Task details:
From first line to last, copy the listing exactly and omit its pictures.

Records supplied:
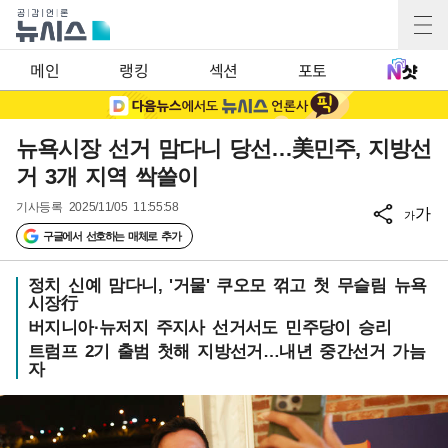
메인
랭킹
섹션
포토
뉴욕시장 선거 맘다니 당선…美민주, 지방선
거 3개 지역 싹쓸이
기사등록
2025/11/05 11:55:58
가
가
구글에서 선호하는 매체로 추가
정치 신예 맘다니, '거물' 쿠오모 꺾고 첫 무슬림 뉴욕
시장行
버지니아·뉴저지 주지사 선거서도 민주당이 승리
트럼프 2기 출범 첫해 지방선거…내년 중간선거 가늠
자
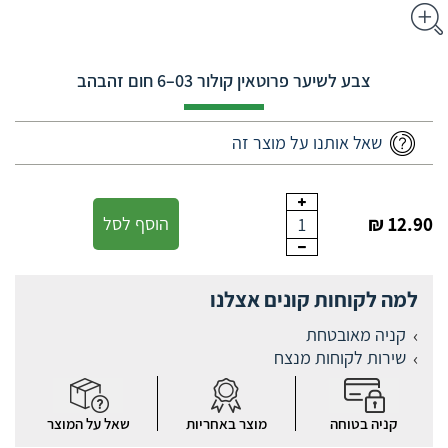
צבע לשיער פרוטאין קולור ‎6–03 חום זהבהב
שאל אותנו על מוצר זה
12.90 ₪
הוסף לסל
1
למה לקוחות קונים אצלנו
קניה מאובטחת
שירות לקוחות מנצח
קניה בטוחה
מוצר באחריות
שאל על המוצר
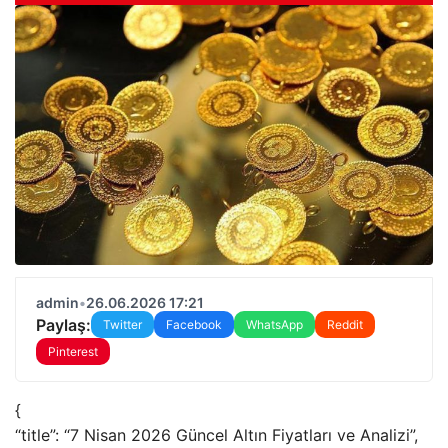
admin
•
26.06.2026 17:21
Paylaş:
Twitter
Facebook
WhatsApp
Reddit
Pinterest
{
“title”: “7 Nisan 2026 Güncel Altın Fiyatları ve Analizi”,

Your response:
메인
랭킹
섹션
포토
뉴욕시장 선거 맘다니 당선…美민주, 지방선
거 3개 지역 싹쓸이
기사등록
2025/11/05 11:55:58
가
가
구글에서 선호하는 매체로 추가
정치 신예 맘다니, '거물' 쿠오모 꺾고 첫 무슬림 뉴욕
시장行
버지니아·뉴저지 주지사 선거서도 민주당이 승리
트럼프 2기 출범 첫해 지방선거…내년 중간선거 가늠
자
צבע לשיער פרוטאין קולור ‎6–03 חום זהבהב
שאל אותנו על מוצר זה
12.90 ₪
הוסף לסל
1
למה לקוחות קונים אצלנו
קניה מאובטחת
שירות לקוחות מנצח
קניה בטוחה
מוצר באחריות
שאל על המוצר
admin
•
26.06.2026 17:21
Paylaş:
Twitter
Facebook
WhatsApp
Reddit
Pinterest
{
“title”: “7 Nisan 2026 Güncel Altın Fiyatları ve Analizi”,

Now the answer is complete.